Refer to the graph in figure. Match the following:

Graph	Characteristics
$(A)$	$(i)$ has $v > 0$ and $a < 0$ throughout
$(B)$	$(ii)$ has $x > 0$ throughout and has a point with $v = 0$ and a point with $a = 0$
$(C)$	$(iii)$ has a point with zero displacement for $t > 0$
$(D)$	$(iv)$ has $v < 0$ and $a > 0$

(A-III, B-II, C-IV, D-I) We analyze the slope of each curve,which represents velocity $v = \frac{dx}{dt}$,and the curvature,which relates to acceleration $a = \frac{d^2x}{dt^2}$.

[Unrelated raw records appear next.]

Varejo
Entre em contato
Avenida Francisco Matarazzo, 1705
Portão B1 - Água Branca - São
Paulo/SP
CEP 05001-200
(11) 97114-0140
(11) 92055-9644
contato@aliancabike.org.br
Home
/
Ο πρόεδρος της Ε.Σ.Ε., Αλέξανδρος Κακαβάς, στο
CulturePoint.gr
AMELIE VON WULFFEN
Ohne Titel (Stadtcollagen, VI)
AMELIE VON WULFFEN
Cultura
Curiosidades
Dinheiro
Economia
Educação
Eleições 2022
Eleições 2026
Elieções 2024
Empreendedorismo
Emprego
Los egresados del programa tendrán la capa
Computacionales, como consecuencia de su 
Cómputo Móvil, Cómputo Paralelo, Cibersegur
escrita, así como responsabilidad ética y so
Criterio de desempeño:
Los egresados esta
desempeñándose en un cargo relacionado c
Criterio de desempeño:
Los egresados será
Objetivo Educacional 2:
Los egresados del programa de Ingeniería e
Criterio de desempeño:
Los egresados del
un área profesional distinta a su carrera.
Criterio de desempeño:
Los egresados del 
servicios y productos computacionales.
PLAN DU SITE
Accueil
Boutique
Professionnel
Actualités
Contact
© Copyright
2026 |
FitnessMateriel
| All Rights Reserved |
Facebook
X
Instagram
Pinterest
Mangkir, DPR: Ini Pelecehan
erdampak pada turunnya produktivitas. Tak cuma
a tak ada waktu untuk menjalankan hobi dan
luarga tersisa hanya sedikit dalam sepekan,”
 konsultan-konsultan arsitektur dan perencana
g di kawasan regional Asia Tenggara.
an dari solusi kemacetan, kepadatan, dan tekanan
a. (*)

$1$. Graph $(A)$: The curve crosses the $t$-axis at point $B$,meaning displacement $x = 0$ for some $t > 0$. Thus,$(A)$ matches $(iii)$.

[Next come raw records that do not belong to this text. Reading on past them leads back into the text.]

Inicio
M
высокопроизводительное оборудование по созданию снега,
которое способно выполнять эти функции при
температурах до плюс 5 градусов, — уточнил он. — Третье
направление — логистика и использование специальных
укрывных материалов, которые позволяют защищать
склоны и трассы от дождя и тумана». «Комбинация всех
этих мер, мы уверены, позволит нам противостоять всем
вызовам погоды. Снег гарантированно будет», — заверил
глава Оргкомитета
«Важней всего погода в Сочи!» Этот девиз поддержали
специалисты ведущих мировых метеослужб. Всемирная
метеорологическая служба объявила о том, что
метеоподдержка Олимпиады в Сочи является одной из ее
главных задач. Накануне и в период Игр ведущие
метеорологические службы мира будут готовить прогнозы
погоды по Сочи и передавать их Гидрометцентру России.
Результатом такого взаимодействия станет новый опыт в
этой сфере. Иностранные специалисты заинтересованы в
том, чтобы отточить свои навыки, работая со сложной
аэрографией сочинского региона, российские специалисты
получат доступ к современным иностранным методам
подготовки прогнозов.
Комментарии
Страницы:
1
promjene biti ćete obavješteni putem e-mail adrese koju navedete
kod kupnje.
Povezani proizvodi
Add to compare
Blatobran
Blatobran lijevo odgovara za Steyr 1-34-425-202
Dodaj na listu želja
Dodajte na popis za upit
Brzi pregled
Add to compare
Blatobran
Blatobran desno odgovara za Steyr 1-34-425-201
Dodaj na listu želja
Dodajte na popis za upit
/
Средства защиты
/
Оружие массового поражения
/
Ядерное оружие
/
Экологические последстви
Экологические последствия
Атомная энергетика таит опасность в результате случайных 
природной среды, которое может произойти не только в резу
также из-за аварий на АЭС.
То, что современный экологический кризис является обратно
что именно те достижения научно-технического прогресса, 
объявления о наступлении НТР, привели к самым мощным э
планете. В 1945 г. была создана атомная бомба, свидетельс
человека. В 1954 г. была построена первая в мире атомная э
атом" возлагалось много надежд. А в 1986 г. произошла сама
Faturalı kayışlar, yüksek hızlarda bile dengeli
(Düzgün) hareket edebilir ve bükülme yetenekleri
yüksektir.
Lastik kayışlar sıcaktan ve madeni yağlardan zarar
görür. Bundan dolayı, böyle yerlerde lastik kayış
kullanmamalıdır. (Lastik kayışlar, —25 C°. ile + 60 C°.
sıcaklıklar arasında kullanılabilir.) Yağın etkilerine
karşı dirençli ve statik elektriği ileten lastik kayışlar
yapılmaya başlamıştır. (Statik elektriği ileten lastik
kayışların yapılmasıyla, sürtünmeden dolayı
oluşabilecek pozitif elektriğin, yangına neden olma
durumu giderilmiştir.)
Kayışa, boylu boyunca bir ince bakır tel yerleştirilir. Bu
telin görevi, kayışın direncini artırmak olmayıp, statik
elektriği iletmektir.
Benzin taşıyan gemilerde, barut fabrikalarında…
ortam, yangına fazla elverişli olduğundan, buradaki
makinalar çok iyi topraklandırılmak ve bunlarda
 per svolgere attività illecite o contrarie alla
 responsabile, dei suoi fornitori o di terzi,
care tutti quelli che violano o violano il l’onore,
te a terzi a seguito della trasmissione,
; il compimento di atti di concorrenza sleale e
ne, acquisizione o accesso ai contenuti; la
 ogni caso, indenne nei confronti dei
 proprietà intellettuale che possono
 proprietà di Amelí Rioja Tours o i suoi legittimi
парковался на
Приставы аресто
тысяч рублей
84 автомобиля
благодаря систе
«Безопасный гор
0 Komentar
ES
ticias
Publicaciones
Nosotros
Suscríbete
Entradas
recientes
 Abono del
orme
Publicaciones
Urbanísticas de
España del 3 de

$2$. Graph $(B)$: The curve stays above the $t$-axis $(x > 0)$. It has a peak at $B_1$ where slope $v = 0$. It also has a point of inflection between $B_1$ and $C_1$ where the curvature changes,meaning $a = 0$. Thus,$(B)$ matches $(ii)$.
$3$. Graph $(C)$: The slope is negative throughout $(v < 0)$ and the curve is concave up (slope becomes less negative),meaning $a > 0$. Thus,$(C)$ matches $(iv)$.
$4$. Graph $(D)$: The slope is positive $(v > 0)$ and the curve is concave down (slope decreases),meaning $a < 0$. Thus,$(D)$ matches $(i)$.
Final matching: $(A)-(iii), (B)-(ii), (C)-(iv), (D)-(i)$.